I could just multi-thread the bone interpolation for an almost linear increase in performance, but it I still thought that it should be possible to off-load almost everything onto the GPU. That's when I stumbled over this white paper: http://developer.dow...gWhitePaper.pdf. It seems to do exactly what I want by storing bone matrices in a texture, which was something I had thought of doing. However, the implementation in the white-paper does not seem to have any kind of bone interpolation, and simply rounds the frame to the closest frame (though this isn't written anywhere). I'm 99.9% sure they don't re-upload the bone matrices each frame since they seem to keep the bone data for each animation and frame, not for each individual instance. Losing interpolation seems like a huge step backwards, so I would definitely not implement skinning if that turned out to be the cost.
I figured I could just upload even "rawer" bone data to my animation texture, meaning I'd keep a 3D vector and a quaternion per bone instead of a matrix and then do the interpolation between the two frames in the vertex shader. The amount of data sampled would only increase by about 33%:
1 matrix per weight = RGBA 32-bit float x 3
2 vectors and 2 quaternions = RGBA 32-bit float x 4
I would also have to upload additional static data to the weights (a position for each weight). The problem is the additional logic needed to transform each vertex since the interpolation would have to be redone for each vertex. I think this additional cost will be almost unnoticeable though since the vertex shader should be bandwidth / texture limited anyway. If there happens to be built-in functions to do slerp (I've found mix(...), but I'm not sure if it's the right one) I think the additional logic cost would be negligible.
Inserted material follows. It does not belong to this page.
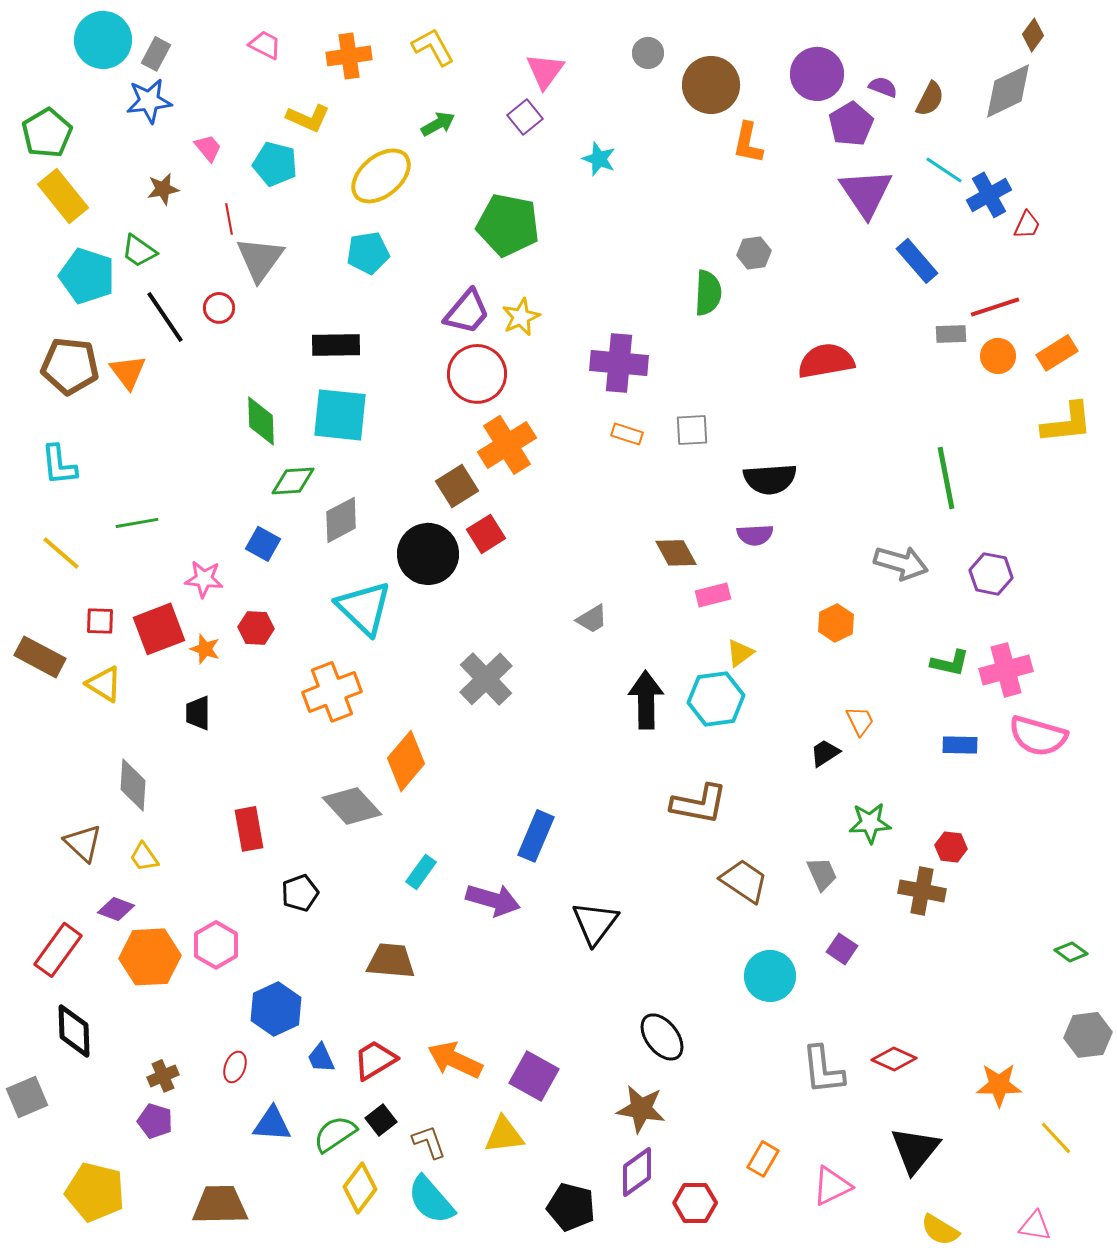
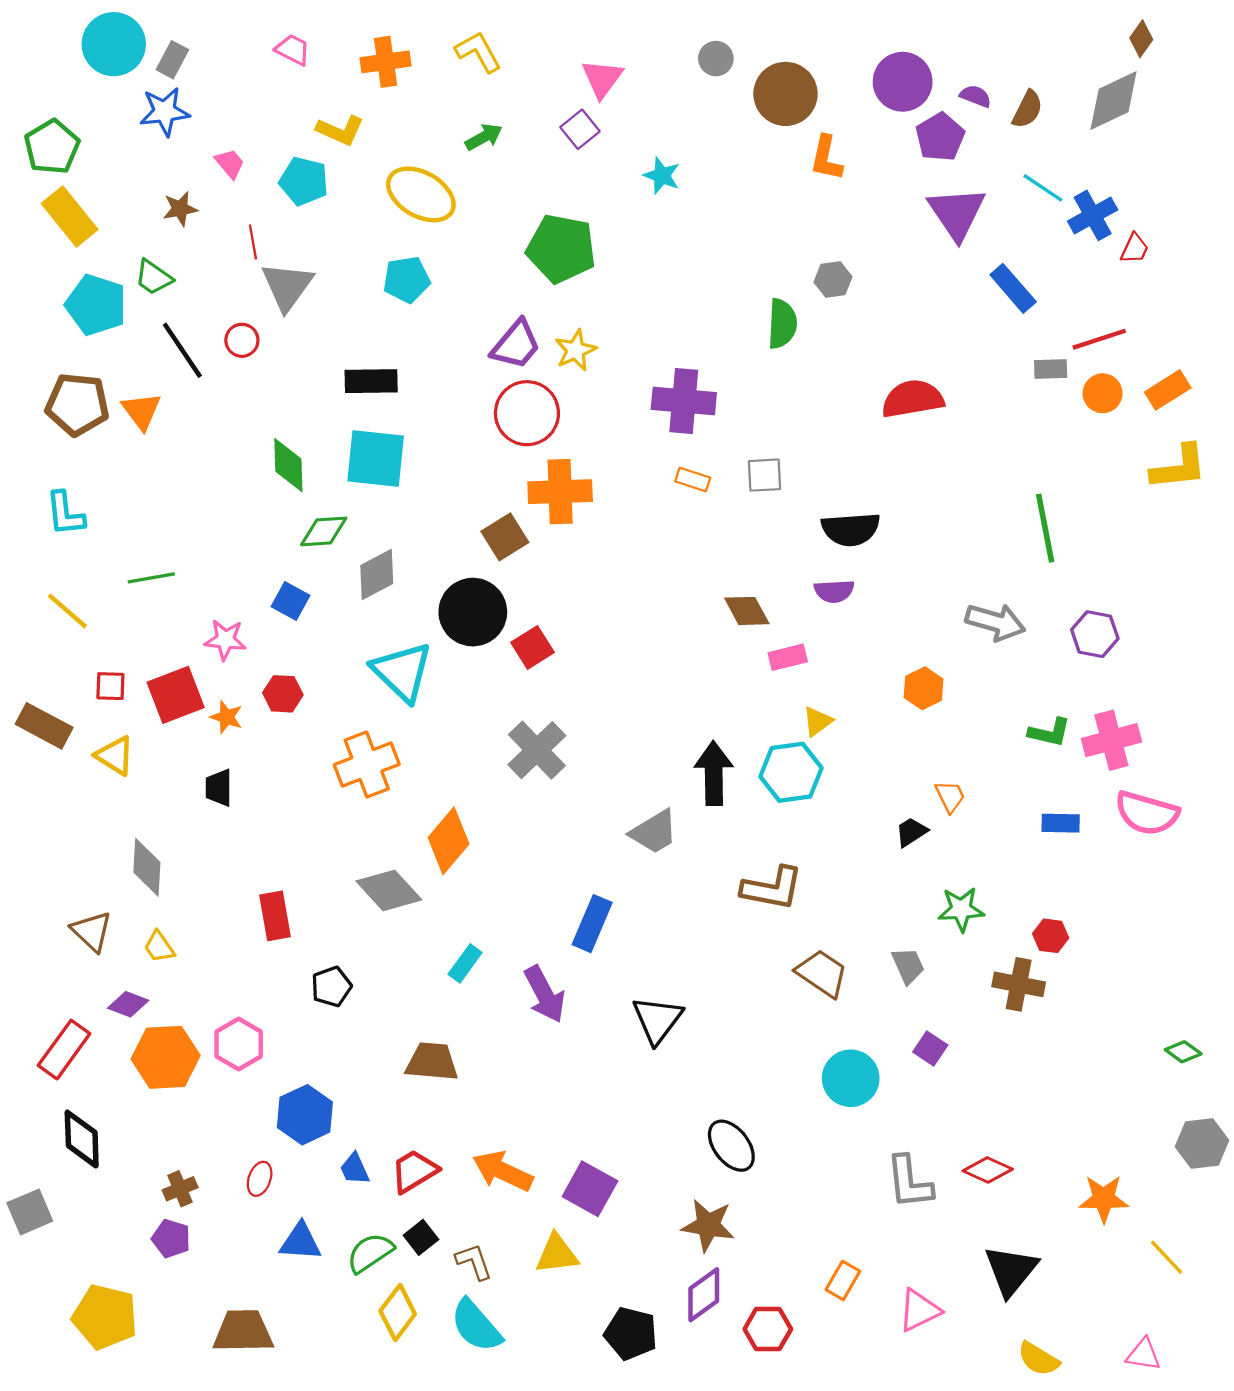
yellow ellipse: (381, 176) -> (421, 194), turned 70
orange cross: (507, 445) -> (560, 492), turned 30
red square: (486, 534) -> (532, 647), moved
gray trapezoid: (592, 619) -> (654, 832), moved, size x1.4
purple arrow: (493, 900) -> (545, 994), turned 46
In short, I'd port this exact function to a GLSL vertex shader:
for (int i = 0; i < m.vertices.size(); i++) {
Vertex v = m.vertices.get(i);
float x = 0, y = 0, z = 0;
for (int k = 0; k < v.weightCount; k++) {
Weight w = m.weights.get(v.startWeight + k); //v.startWeight = index in list of weights
Joint j = bindPoseJoints.get(w.joint); //Joint contains position and orientation. I'd be using the animation joints, not the bind pose joints of course.
rot(j.orientation, w.position, temp); //Quaternion rotation of weight position, temp is a temporary Vec3.
Vector3f.add(temp, j.position, temp); //Add joint position
temp.scale(w.bias);
x += temp.x;
y += temp.y;
z += temp.z;
}
vertexData[mesh].putFloat(x).putFloat(y).putFloat(z); //Load data into an array to send it to OpenGL
}
I'm pretty much a skinning n00b, but these are my thoughts on it. The main problem is the amount of (static) data needed per vertex (4 x vec3 per vertex for the weight position), but if the cost is acceptable I strongly suspect that this will have better performance than doing the interpolation on the CPU, at least in my case.